Al Jazeera | November 8, 2025
This episode of The Listening Post dives into the fallout from the leaked video of torture and sexual assault at Israel's Sde Teiman military prison, exploring the domestic and international media handling, the Israeli government's public relations (PR) playbook concerning war crimes, and societal reactions inside Israel. The episode then pivots to examine the crisis for journalism in Sudan’s Darfur after RSF militia advances, and finally explores the tradition of political nicknaming as satire in Kenya, used by citizens to critique—and sometimes undermine—the nation’s leadership.
The Leaked Video and Its Fallout
Israeli Society and Morality Crisis
The Role and Motives of the Whistleblower
Media Reaction & Double Standards
On Outrage Over Leaking, Not the Abuse
“There is still in Israeli society this idea that the Israeli army is bey(ond) barbarism, that they maintain this moral standard.” — Expert/Analyst ([03:50])

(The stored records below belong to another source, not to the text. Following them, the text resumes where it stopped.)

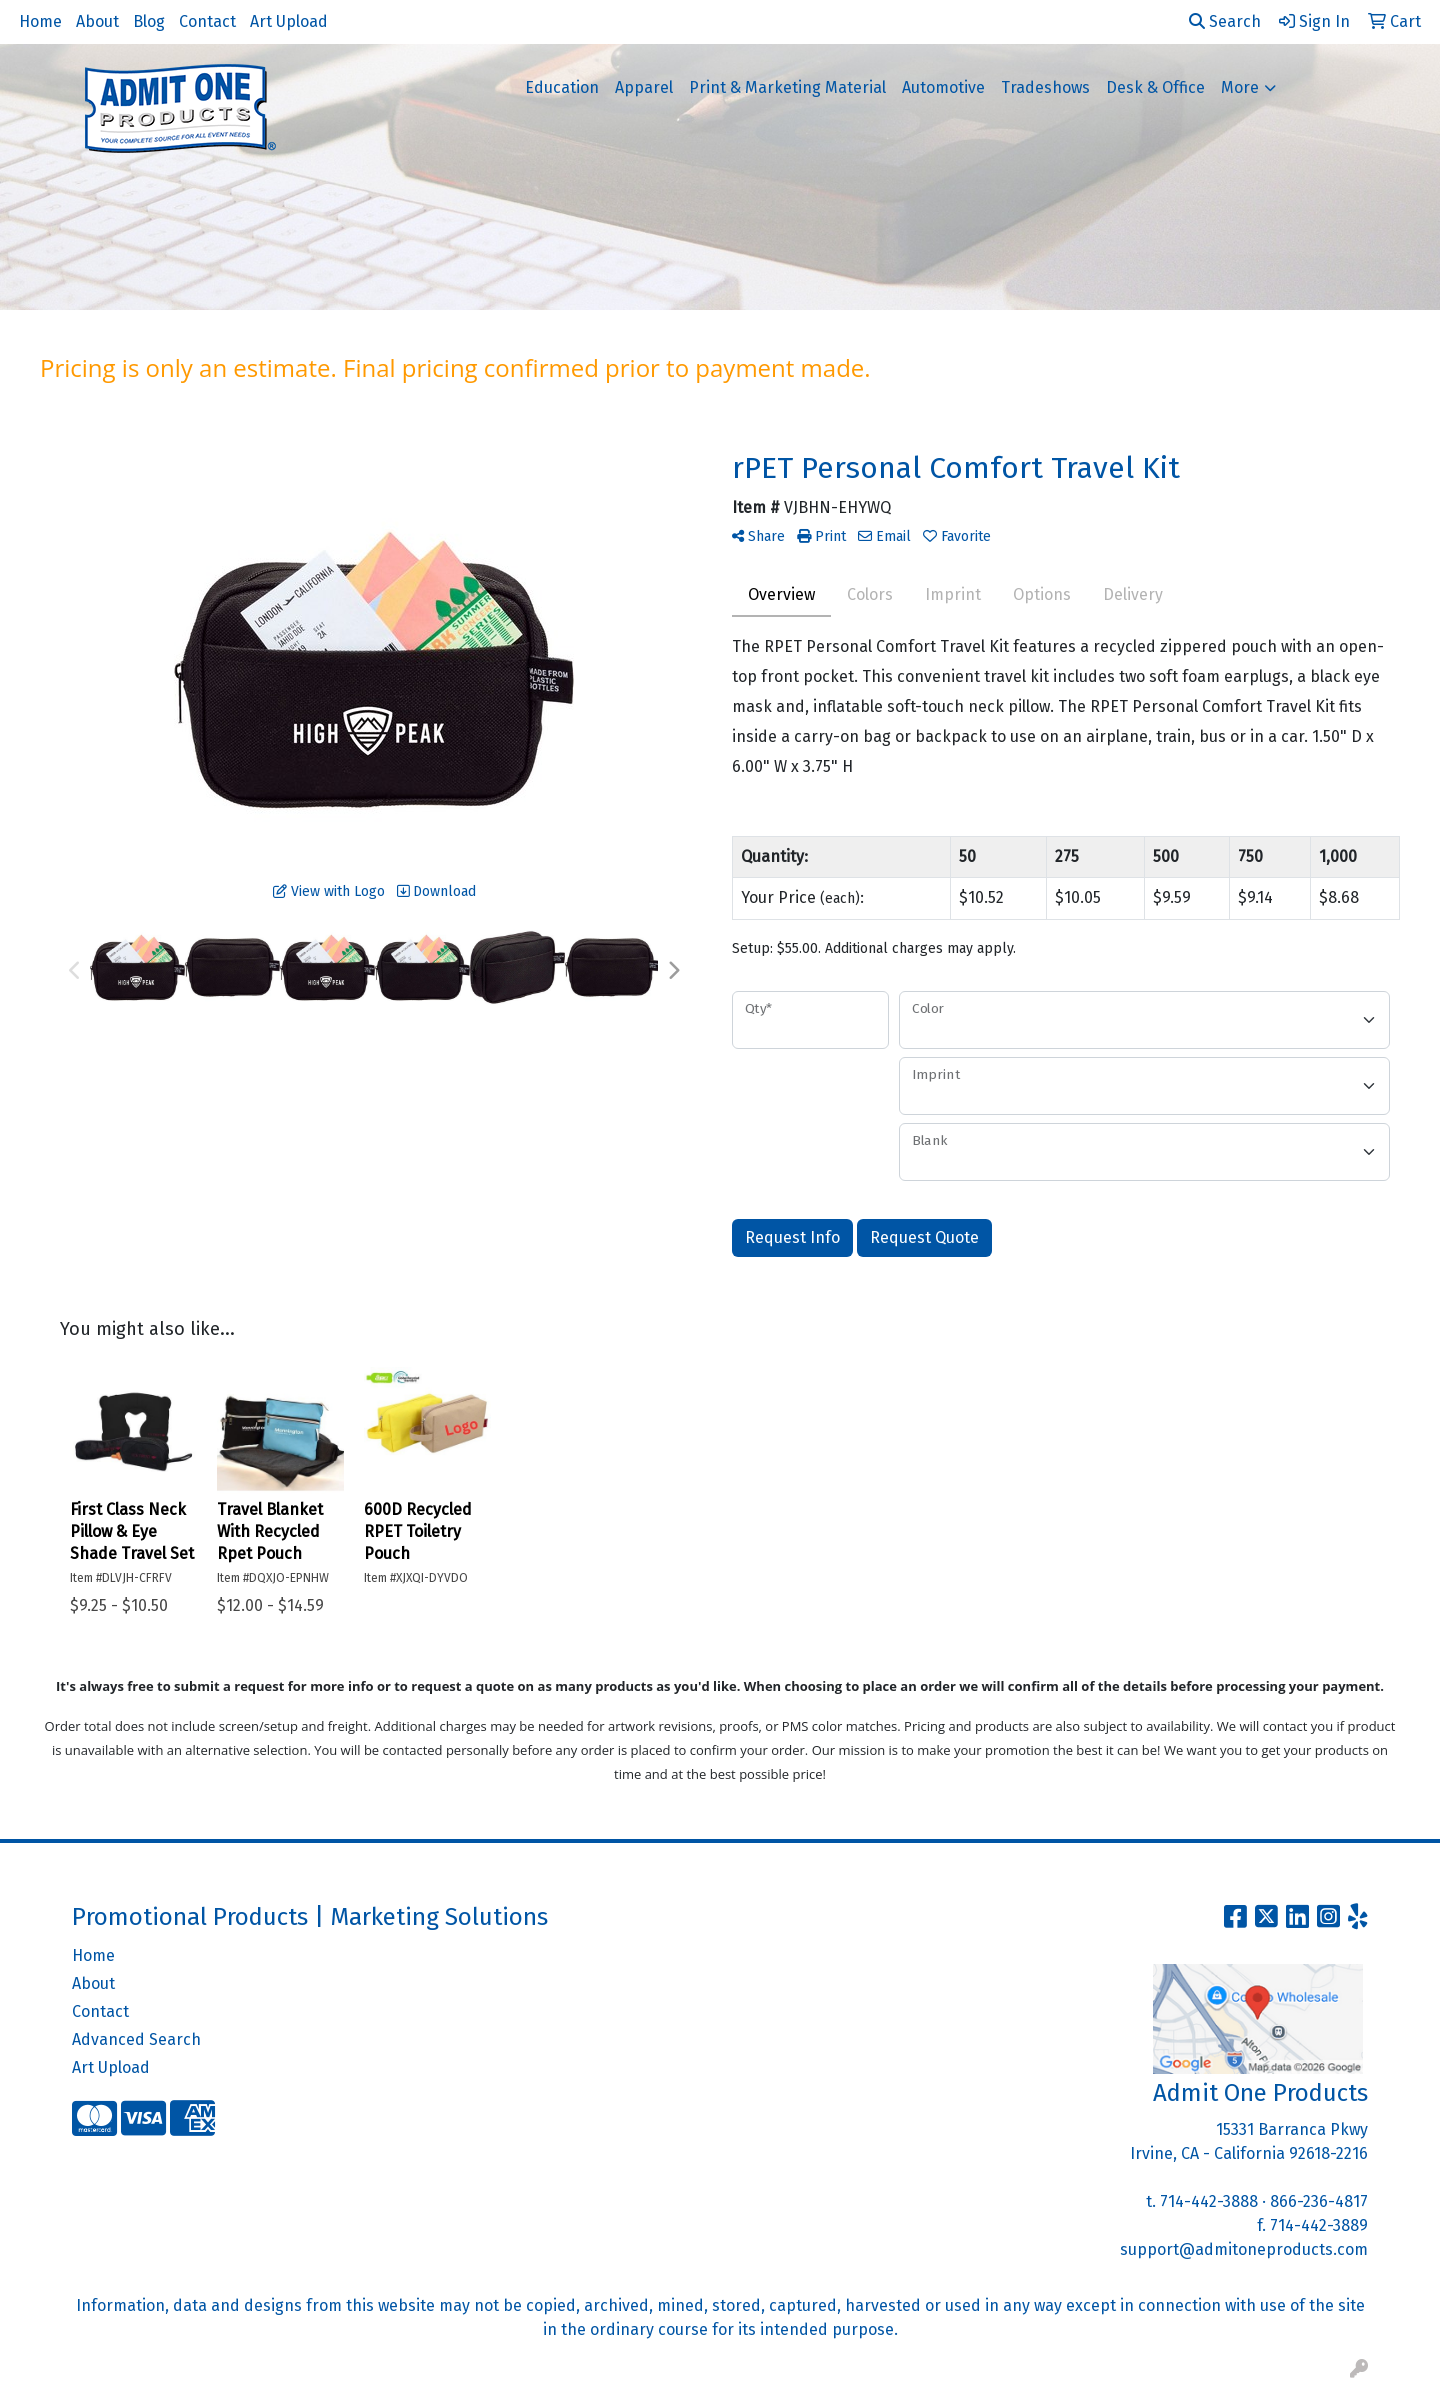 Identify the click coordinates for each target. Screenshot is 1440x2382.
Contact (207, 21)
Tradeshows (1045, 87)
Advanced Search (136, 2039)
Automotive (943, 87)
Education (562, 87)
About (97, 21)
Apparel (644, 87)
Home (40, 21)
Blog (149, 21)
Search (1225, 21)
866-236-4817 (1319, 2201)
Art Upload (289, 21)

On Yaroshelmi’s Motivation
“Why did she decide to leak this video? I think because she was outraged at the moral indignity as much as because this was turning into a political scandal that would end up at her doorstep.” — Expert/Analyst ([05:59])
On Journalism and Risk
“Channel 12 now says that because of the blowback, it has had to hire security protection for its reporter.” — Main Reporter/Analyst ([07:25])
On Societal Priorities
“The fact that the Israeli public is much more outraged that this footage was leaked rather than what was happening in that footage…tells us everything we need to know about Israeli society.” — Expert/Analyst ([11:07])

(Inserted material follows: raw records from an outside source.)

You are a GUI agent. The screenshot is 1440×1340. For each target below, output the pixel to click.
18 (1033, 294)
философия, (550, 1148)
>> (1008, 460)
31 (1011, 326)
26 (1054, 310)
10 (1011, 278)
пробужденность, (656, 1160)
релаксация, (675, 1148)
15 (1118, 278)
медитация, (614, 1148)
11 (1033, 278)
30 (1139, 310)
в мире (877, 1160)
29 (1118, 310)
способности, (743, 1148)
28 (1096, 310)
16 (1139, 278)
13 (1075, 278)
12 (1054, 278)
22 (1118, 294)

On Concealing Identity “They know that the world accuses them rightfully of war crimes, and they conceal their identity to show the world two things. First, you won’t outsmart us. And second, we don’t care.” — Expert/Analyst ([10:43])
Timestamps Reference
Battle for Al Fasher and Humanitarian Catastrophe
Collapse of Journalism in Conflict
Impending Partition and Information Crisis
Timestamps Reference
Origins and Power of Political Nicknames
Digital Age and Youthful Dissent
Nicknames as Subversive Satire Across Africa
Authoritarianism, Protest, and the Limits of Power
“Calling the political figure a nickname is a way of looking directly at the sun…of bringing that powerful executive figure back down to earth.” — Narrator/Host ([19:39])
“The current generation…drawing a lot of empowerment and solidarity and creativity from laughter will eventually graduate to political creativity that will result in…fundamental change.” — Co-host/Reporter ([23:46])

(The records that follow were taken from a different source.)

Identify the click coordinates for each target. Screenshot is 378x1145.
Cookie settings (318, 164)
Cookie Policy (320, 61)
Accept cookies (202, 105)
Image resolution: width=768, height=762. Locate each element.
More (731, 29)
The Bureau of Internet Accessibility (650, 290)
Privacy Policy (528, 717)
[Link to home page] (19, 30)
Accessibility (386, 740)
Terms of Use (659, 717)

“Good satire rarely flows down from power. It rises up from the people, from those who turn frustration into laughter and laughter into defiance.” — Political Analyst/Narrator ([22:11])
Timestamps Reference
Timestamps Reference
This comprehensive summary encapsulates the podcast’s core stories and insights, offers key timestamps, and preserves the original tone and language for listeners seeking an in-depth briefing.